The camp was established in December 1996 to accommodate tens of thousands of refugees from the Democratic Republic of the Congo, both there and in Gihembe refugee camp. Most of the displaced people were Tutsi who fled violence in Masisi in North Kivu between 1995 and 1996. After some returned to the DR Congo, Kiziba refugee camp still serves today as shelter for more than 14,000 refugees. A large share of its inhabitants are now children and young adults who were born in the refugee camp, which has developed into a small town, and grew up there.

Development in figures
| Date | Number of refugees, asylum seekers and others | Source |
|---|---|---|
| April 2021 | 17,264 |  |
| November 2022 | 16,277 |  |
| February 2023 | 15,955 |  |
| September 2023 | 16,076 |  |
| December 2023 | 15,486 |  |
| March 2024 | 14,911 |  |

=== Financial difficulties ===
Because of a lack of funding, UNHCR and the World Food Programme reduced food assistance by 10 percent in November 2017 and by a further 25 percent in January 2018. In 2018, the Rwandan government also banned the use of firewood. Since then, UNHCR has provided monthly financial support to refugees to enable them to buy fuel for cooking. In 2023, financial assistance from UNHCR and the World Food Programme was reduced because of funding gaps. Monthly assistance for refugees in the first category fell from 8,600 RWF to 5,600 RWF; for refugees in the second category it fell from 5,600 RWF to 2,800 RWF, while support for refugees in the third category was discontinued entirely. In cooperation with organizations such as Practical Action and the Deutsche Gesellschaft für Internationale Zusammenarbeit (GIZ), contact has been made with suppliers of equipment such as sewing machines, refrigerators and solar-powered lamps in order to provide their products at subsidized prices and enable refugees to pursue income-generating activities.

=== Protests and police violence ===
On 22 February 2018, police violently dispersed a sit-in that had been taking place for three days in front of the UNHCR office in Karongi District.

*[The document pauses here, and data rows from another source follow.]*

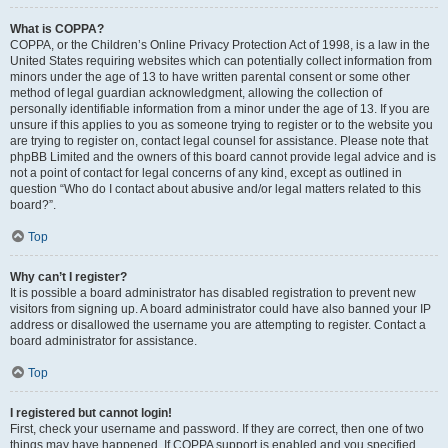
What is COPPA?
COPPA, or the Children’s Online Privacy Protection Act of 1998, is a law in the
United States requiring websites which can potentially collect information from
minors under the age of 13 to have written parental consent or some other
method of legal guardian acknowledgment, allowing the collection of
personally identifiable information from a minor under the age of 13. If you are
unsure if this applies to you as someone trying to register or to the website you
are trying to register on, contact legal counsel for assistance. Please note that
phpBB Limited and the owners of this board cannot provide legal advice and is
not a point of contact for legal concerns of any kind, except as outlined in
question “Who do I contact about abusive and/or legal matters related to this
board?”.
Top
Why can’t I register?
It is possible a board administrator has disabled registration to prevent new
visitors from signing up. A board administrator could have also banned your IP
address or disallowed the username you are attempting to register. Contact a
board administrator for assistance.
Top
I registered but cannot login!
First, check your username and password. If they are correct, then one of two
things may have happened. If COPPA support is enabled and you specified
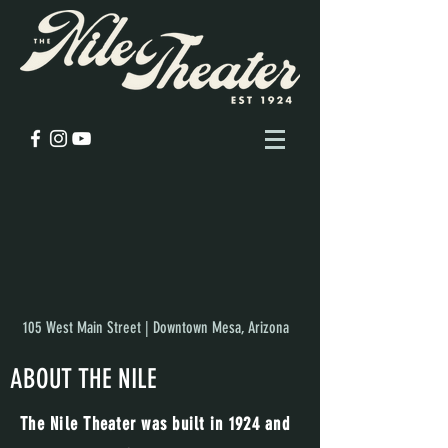
105 West Main Street | Downtown Mesa, Arizona
ABOUT THE NILE
The Nile Theater was built in 1924 and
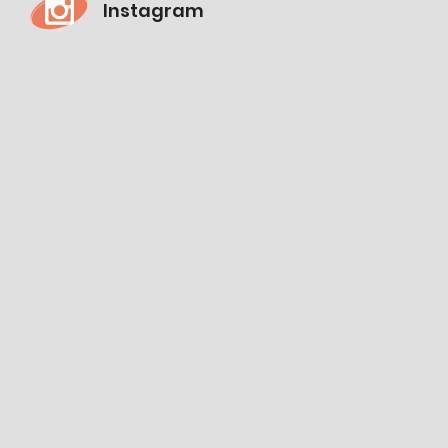
Instagram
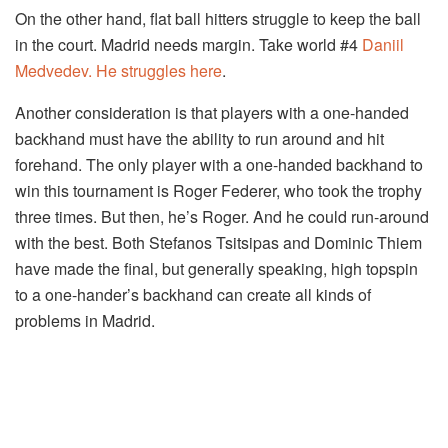
On the other hand, flat ball hitters struggle to keep the ball
in the court. Madrid needs margin. Take world #4
Daniil
Medvedev. He struggles here
.
Another consideration is that players with a one-handed
backhand must have the ability to run around and hit
forehand. The only player with a one-handed backhand to
win this tournament is Roger Federer, who took the trophy
three times. But then, he’s Roger. And he could run-around
with the best. Both Stefanos Tsitsipas and Dominic Thiem
have made the final, but generally speaking, high topspin
to a one-hander’s backhand can create all kinds of
problems in Madrid.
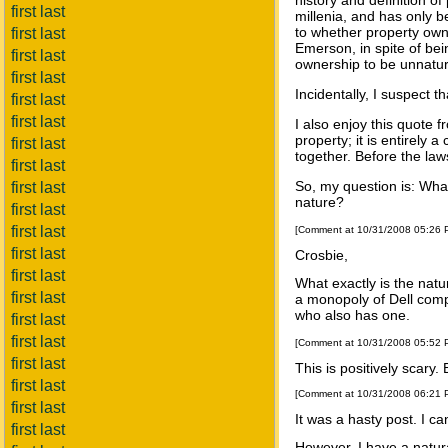
history and definition o
first last
millenia, and has only b
to whether property owne
first last
Emerson, in spite of be
first last
ownership to be unnatura
first last
Incidentally, I suspect 
first last
first last
I also enjoy this quote 
property; it is entirely 
first last
together. Before the law
first last
So, my question is: What
first last
nature?
first last
first last
[Comment at 10/31/2008 05:26
first last
Crosbie,
first last
What exactly is the nat
first last
a monopoly of Dell comp
who also has one.
first last
first last
[Comment at 10/31/2008 05:52
first last
This is positively scary.
first last
[Comment at 10/31/2008 06:21
first last
It was a hasty post. I c
first last
However, I have a natura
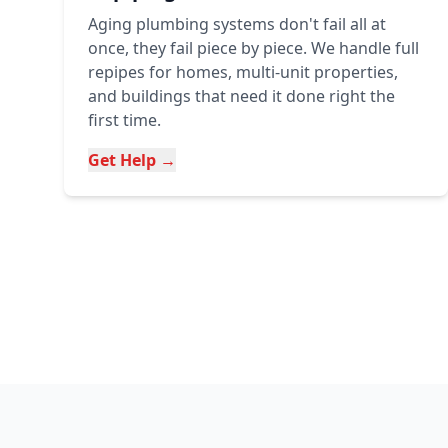
Aging plumbing systems don't fail all at
once, they fail piece by piece. We handle full
repipes for homes, multi-unit properties,
and buildings that need it done right the
first time.
Get Help →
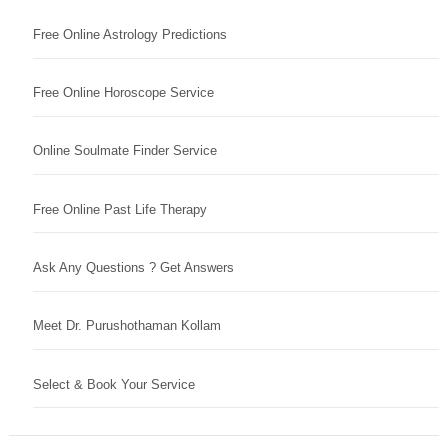
Free Online Astrology Predictions
Free Online Horoscope Service
Online Soulmate Finder Service
Free Online Past Life Therapy
Ask Any Questions ? Get Answers
Meet Dr. Purushothaman Kollam
Select & Book Your Service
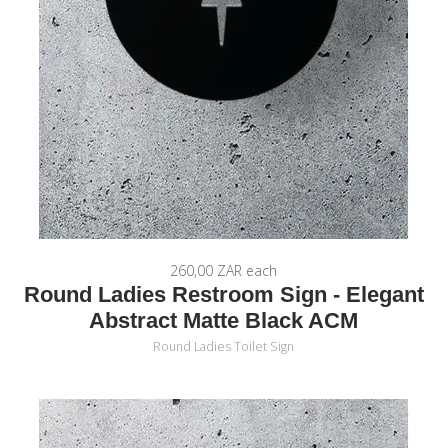
260,00 ZAR
each
Round Ladies Restroom Sign - Elegant
Abstract Matte Black ACM
Round Ladies Toilet Sign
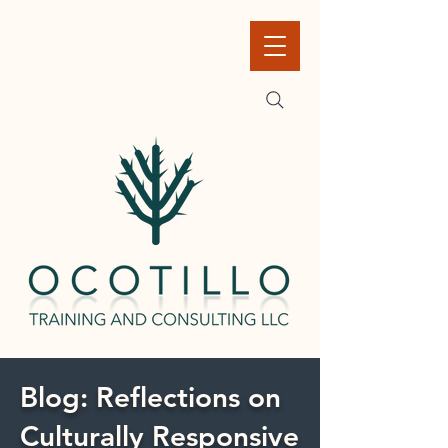
Blog: Reflections on
Culturally Responsive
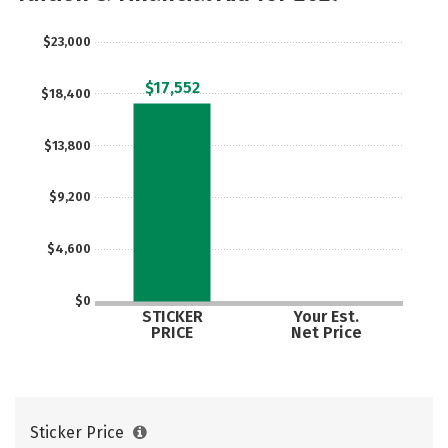
Majors
Social Media
Safety
$23,000
Rankings
Careers
$17,552
$18,400
$13,800
$9,200
$4,600
$0
STICKER
Your Est.
PRICE
Net Price
Sticker Price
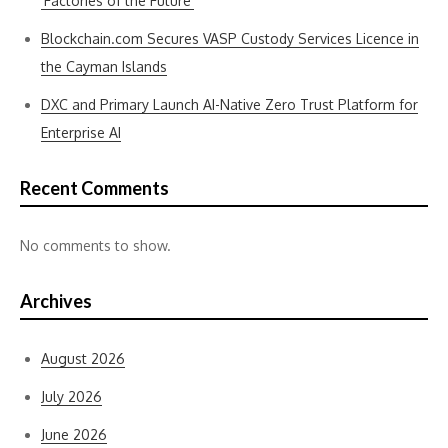
‘Factories of the Future’
Blockchain.com Secures VASP Custody Services Licence in
the Cayman Islands
DXC and Primary Launch AI-Native Zero Trust Platform for
Enterprise AI
Recent Comments
No comments to show.
Archives
August 2026
July 2026
June 2026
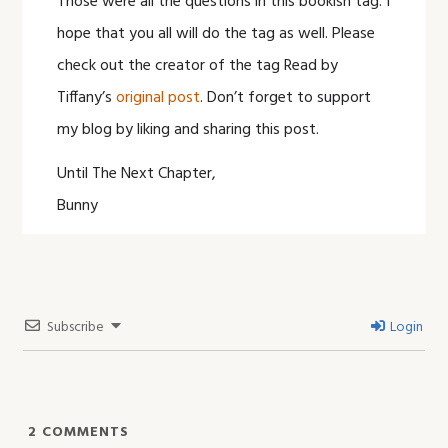
Those were all the questions in this bookish tag. I
hope that you all will do the tag as well. Please
check out the creator of the tag Read by
Tiffany’s
original post
. Don’t forget to support
my blog by liking and sharing this post.
Until The Next Chapter,
Bunny
Subscribe
Login
2
COMMENTS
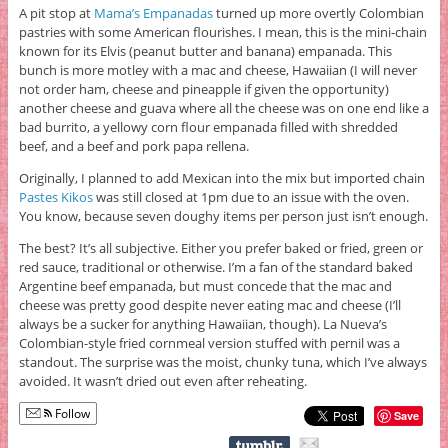
A pit stop at
Mama’s Empanadas
turned up more overtly Colombian
pastries with some American flourishes. I mean, this is the mini-chain
known for its Elvis (peanut butter and banana) empanada. This
bunch is more motley with a mac and cheese, Hawaiian (I will never
not order ham, cheese and pineapple if given the opportunity)
another cheese and guava where all the cheese was on one end like a
bad burrito, a yellowy corn flour empanada filled with shredded
beef, and a beef and pork papa rellena.
Originally, I planned to add Mexican into the mix but imported chain
Pastes Kikos
was still closed at 1pm due to an issue with the oven.
You know, because seven doughy items per person just isn’t enough.
The best? It’s all subjective. Either you prefer baked or fried, green or
red sauce, traditional or otherwise. I’m a fan of the standard baked
Argentine beef empanada, but must concede that the mac and
cheese was pretty good despite never eating mac and cheese (I’ll
always be a sucker for anything Hawaiian, though). La Nueva’s
Colombian-style fried cornmeal version stuffed with pernil was a
standout. The surprise was the moist, chunky tuna, which I’ve always
avoided. It wasn’t dried out even after reheating.
Follow
Save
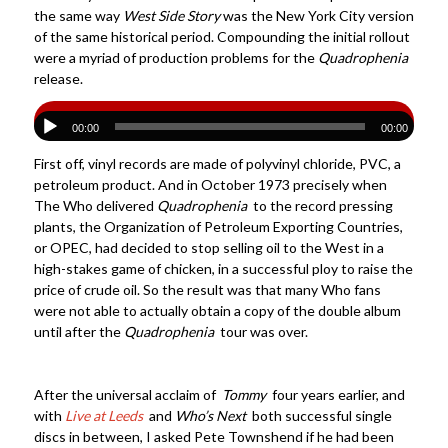
the same way
West Side Story
was the New York City version
of the same historical period. Compounding the initial rollout
were a myriad of production problems for the
Quadrophenia
release.
00:00
00:00
First off, vinyl records are made of polyvinyl chloride, PVC, a
petroleum product. And in October 1973 precisely when
The Who delivered
Quadrophenia
to the record pressing
plants, the Organization of Petroleum Exporting Countries,
or OPEC, had decided to stop selling oil to the West in a
high-stakes game of chicken, in a successful ploy to raise the
price of crude oil. So the result was that many Who fans
were not able to actually obtain a copy of the double album
until after the
Quadrophenia
tour was over.
After the universal acclaim of
Tommy
four years earlier, and
with
Live at Leeds
and
Who’s Next
both successful single
discs in between, I asked Pete Townshend if he had been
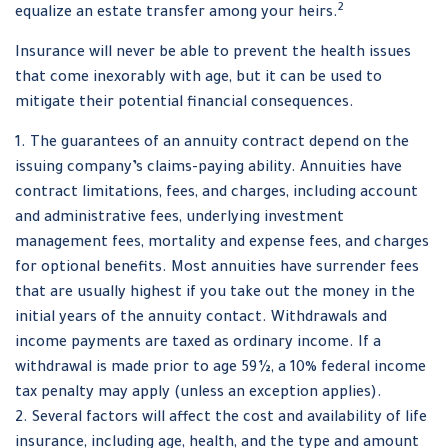
2
equalize an estate transfer among your heirs.
Insurance will never be able to prevent the health issues
that come inexorably with age, but it can be used to
mitigate their potential financial consequences.
1. The guarantees of an annuity contract depend on the
issuing company’s claims-paying ability. Annuities have
contract limitations, fees, and charges, including account
and administrative fees, underlying investment
management fees, mortality and expense fees, and charges
for optional benefits. Most annuities have surrender fees
that are usually highest if you take out the money in the
initial years of the annuity contact. Withdrawals and
income payments are taxed as ordinary income. If a
withdrawal is made prior to age 59½, a 10% federal income
tax penalty may apply (unless an exception applies).
2. Several factors will affect the cost and availability of life
insurance, including age, health, and the type and amount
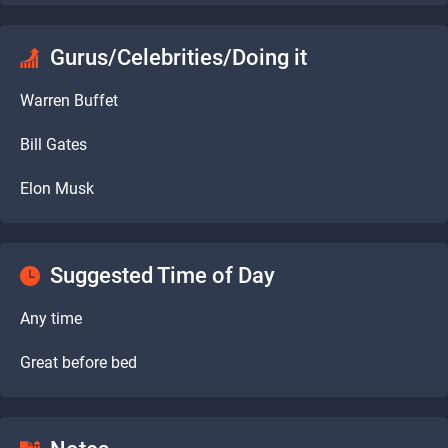
Gurus/Celebrities/Doing it
Warren Buffet
Bill Gates
Elon Musk
Suggested Time of Day
Any time
Great before bed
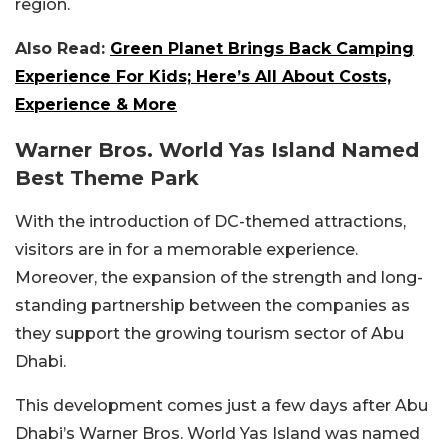
region.
Also Read:
Green Planet Brings Back Camping
Experience For Kids; Here’s All About Costs,
Experience & More
Warner Bros. World Yas Island Named
Best Theme Park
With the introduction of DC-themed attractions,
visitors are in for a memorable experience.
Moreover, the expansion of the strength and long-
standing partnership between the companies as
they support the growing tourism sector of Abu
Dhabi.
This development comes just a few days after Abu
Dhabi’s Warner Bros. World Yas Island was named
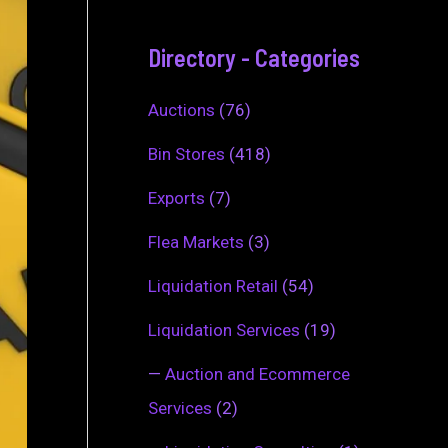
Directory - Categories
Auctions
(76)
Bin Stores
(418)
Exports
(7)
Flea Markets
(3)
Liquidation Retail
(54)
Liquidation Services
(19)
—
Auction and Ecommerce
Services
(2)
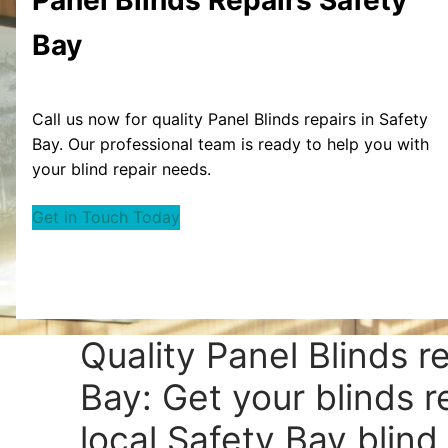
Bay
Call us now for quality Panel Blinds repairs in Safety
Bay. Our professional team is ready to help you with
your blind repair needs.
Get in Touch Today
Quality Panel Blinds r
Bay: Get your blinds r
local Safety Bay blind 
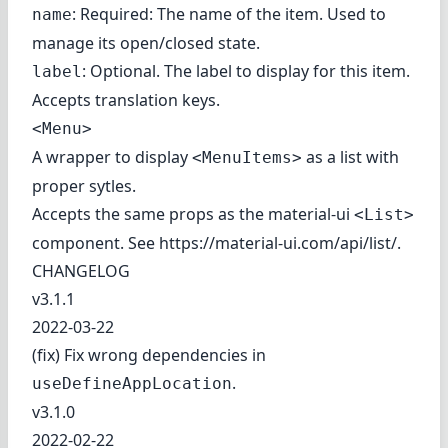
: Required: The name of the item. Used to
name
manage its open/closed state.
: Optional. The label to display for this item.
label
Accepts translation keys.
<Menu>
A wrapper to display
as a list with
<MenuItems>
proper sytles.
Accepts the same props as the material-ui
<List>
component. See
https://material-ui.com/api/list/
.
CHANGELOG
v3.1.1
2022-03-22
(fix) Fix wrong dependencies in
.
useDefineAppLocation
v3.1.0
2022-02-22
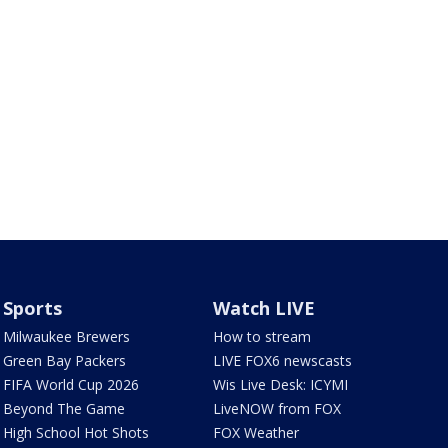
Sports
Watch LIVE
Milwaukee Brewers
How to stream
Green Bay Packers
LIVE FOX6 newscasts
FIFA World Cup 2026
Wis Live Desk: ICYMI
Beyond The Game
LiveNOW from FOX
High School Hot Shots
FOX Weather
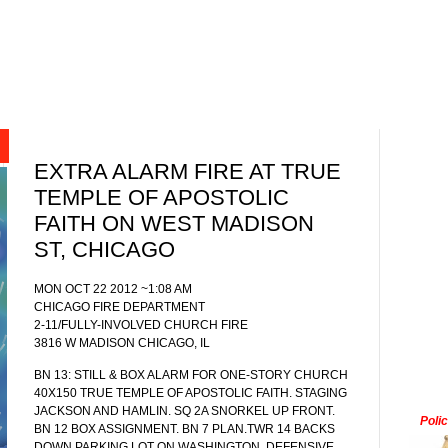
EXTRA ALARM FIRE AT TRUE
TEMPLE OF APOSTOLIC
FAITH ON WEST MADISON
ST, CHICAGO
MON OCT 22 2012 ~1:08 AM
CHICAGO FIRE DEPARTMENT
2-11/FULLY-INVOLVED CHURCH FIRE
3816 W MADISON CHICAGO, IL
BN 13: STILL & BOX ALARM FOR ONE-STORY CHURCH
40X150 TRUE TEMPLE OF APOSTOLIC FAITH. STAGING
JACKSON AND HAMLIN. SQ 2A SNORKEL UP FRONT.
Poli
BN 12 BOX ASSIGNMENT. BN 7 PLAN.TWR 14 BACKS
DOWN PARKING LOT ON WASHINGTON. DEFENSIVE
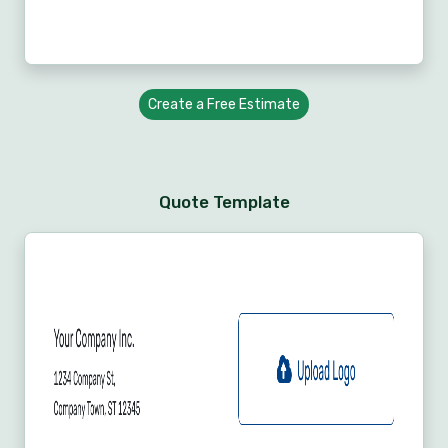
Create a Free Estimate
Quote Template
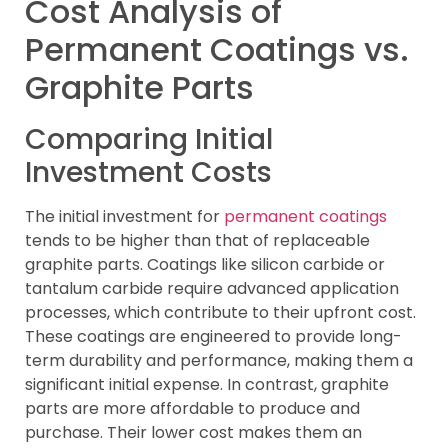
Cost Analysis of
Permanent Coatings vs.
Graphite Parts
Comparing Initial
Investment Costs
The initial investment for
permanent coatings
tends to be higher than that of replaceable
graphite parts. Coatings like silicon carbide or
tantalum carbide require advanced application
processes, which contribute to their upfront cost.
These coatings are engineered to provide long-
term durability and performance, making them a
significant initial expense. In contrast, graphite
parts are more affordable to produce and
purchase. Their lower cost makes them an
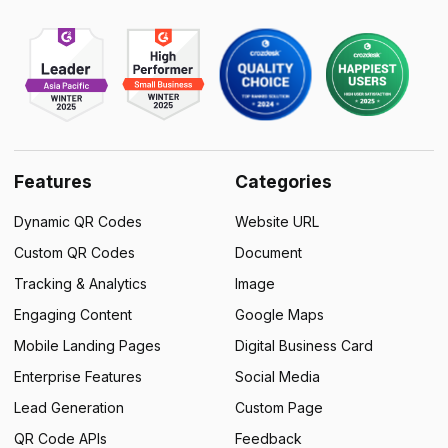
Features
Categories
Dynamic QR Codes
Website URL
Custom QR Codes
Document
Tracking & Analytics
Image
Engaging Content
Google Maps
Mobile Landing Pages
Digital Business Card
Enterprise Features
Social Media
Lead Generation
Custom Page
QR Code APIs
Feedback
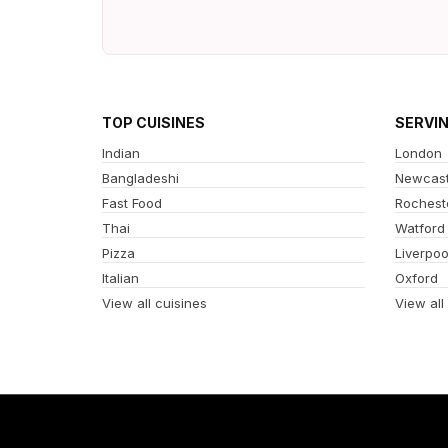
TOP CUISINES
SERVI
Indian
London
Bangladeshi
Newcast
Fast Food
Rochest
Thai
Watford
Pizza
Liverpoo
Italian
Oxford
View all cuisines
View all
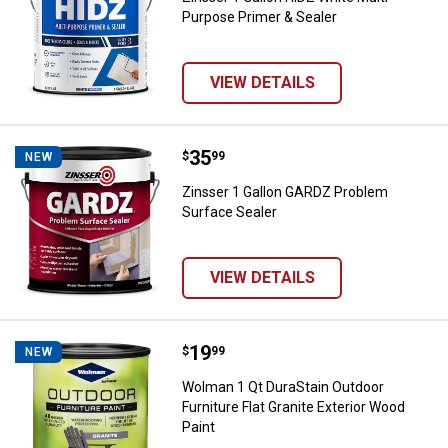
Purpose Primer & Sealer
VIEW DETAILS
Price:
.
35
Zinsser 1 Gallon GARDZ Problem 
$
99
NEW
Zinsser 1 Gallon GARDZ Problem
Surface Sealer
VIEW DETAILS
Price:
.
19
Wolman 1 Qt DuraStain Outdoor Fur
$
99
NEW
Wolman 1 Qt DuraStain Outdoor
Furniture Flat Granite Exterior Wood
Paint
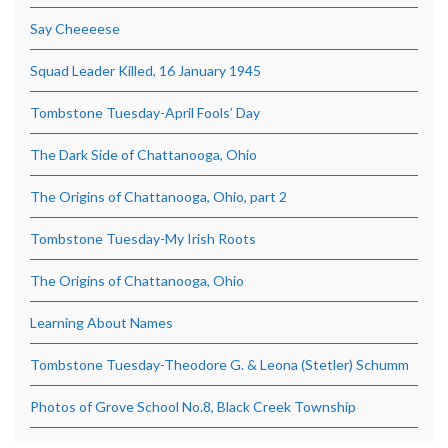
Say Cheeeese
Squad Leader Killed, 16 January 1945
Tombstone Tuesday-April Fools’ Day
The Dark Side of Chattanooga, Ohio
The Origins of Chattanooga, Ohio, part 2
Tombstone Tuesday-My Irish Roots
The Origins of Chattanooga, Ohio
Learning About Names
Tombstone Tuesday-Theodore G. & Leona (Stetler) Schumm
Photos of Grove School No.8, Black Creek Township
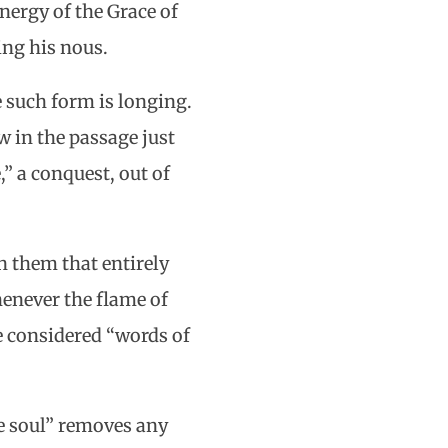
energy of the Grace of
ing his nous.
 such form is longing.
 in the passage just
” a conquest, out of
n them that entirely
henever the flame of
e considered “words of
the soul” removes any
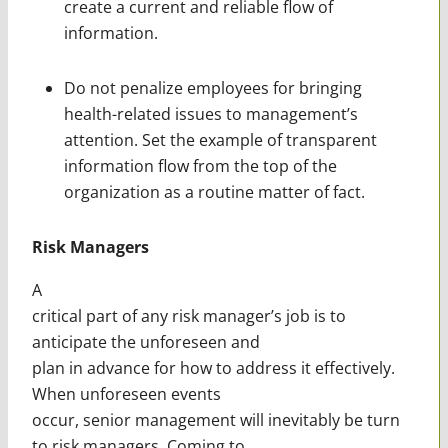
create a current and reliable flow of
information.
Do not penalize employees for bringing
health-related issues to management’s
attention. Set the example of transparent
information flow from the top of the
organization as a routine matter of fact.
Risk Managers
A
critical part of any risk manager’s job is to
anticipate the unforeseen and
plan in advance for how to address it effectively.
When unforeseen events
occur, senior management will inevitably be turn
to risk managers. Coming to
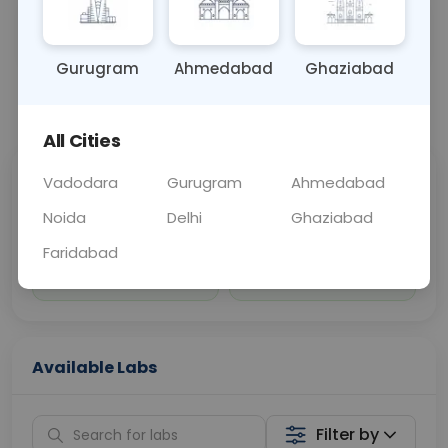
Sample Type
Results
Fasting
BLOOD
0 - 0 hrs
Fasting is not requ
Gurugram
Ahmedabad
Ghaziabad
📞
Call Now
💬 Get a Callback
All Cities
Vadodara
Gurugram
Ahmedabad
Sabhi Labs, Sahi
Chat with Dr.
Price
Curelo
Noida
Delhi
Ghaziabad
Faridabad
Home Sample
Smart AI Reports
Collection
Available Labs
Filter by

Hundreds to thousands of refugees had marched there on 20 February from Kiziba refugee camp, 15 kilometres away. The refugees were protesting against reduced food assistance. In attempting to break up the protest, police initially used tear gas. A few minutes later, police opened fire. According to UNHCR, eight people were killed, including five refugees. Others, including UNHCR staff and police officers, were injured. According to UNHCR, three more refugees died from gunfire in Kiziba refugee camp on the same day. The Rwandan police, however, later confirmed a total of five deaths across both locations. In the aftermath, the police contingent in the refugee camp was increased. The additional police forces arrived on 20 April. Further conflicts between refugees and police occurred in April and May, and another refugee was killed. Human rights organizations such as Amnesty International and Human Rights Watch criticized the inadequate investigation of the deaths.

== Education and health ==
Children living in the camp are integrated into the national education system in accordance with the Convention Relating to the Status of Refugees. According to UNHCR, in November 2022, 743 children from the camp attended an early childhood development facility, 3,018 attended primary school and 1,377 attended secondary school. The attendance rate was 95.5 percent. In 2015, UNHCR and the non-profit organization Kepler also established the Kepler University Campus for tertiary education; by 2022, around 300 students had graduated there.

The refugee camp has a health centre that also serves the Rwandan population in surrounding areas. It includes a maternity ward, a laboratory, treatment rooms, a pharmacy and an inpatient ward.

== Sport ==
The camp takes part in the annual Refugee Inter-camp Games. At these games, refugees from the various refugee camps in Rwanda compete against one another in sports such as basketball and football.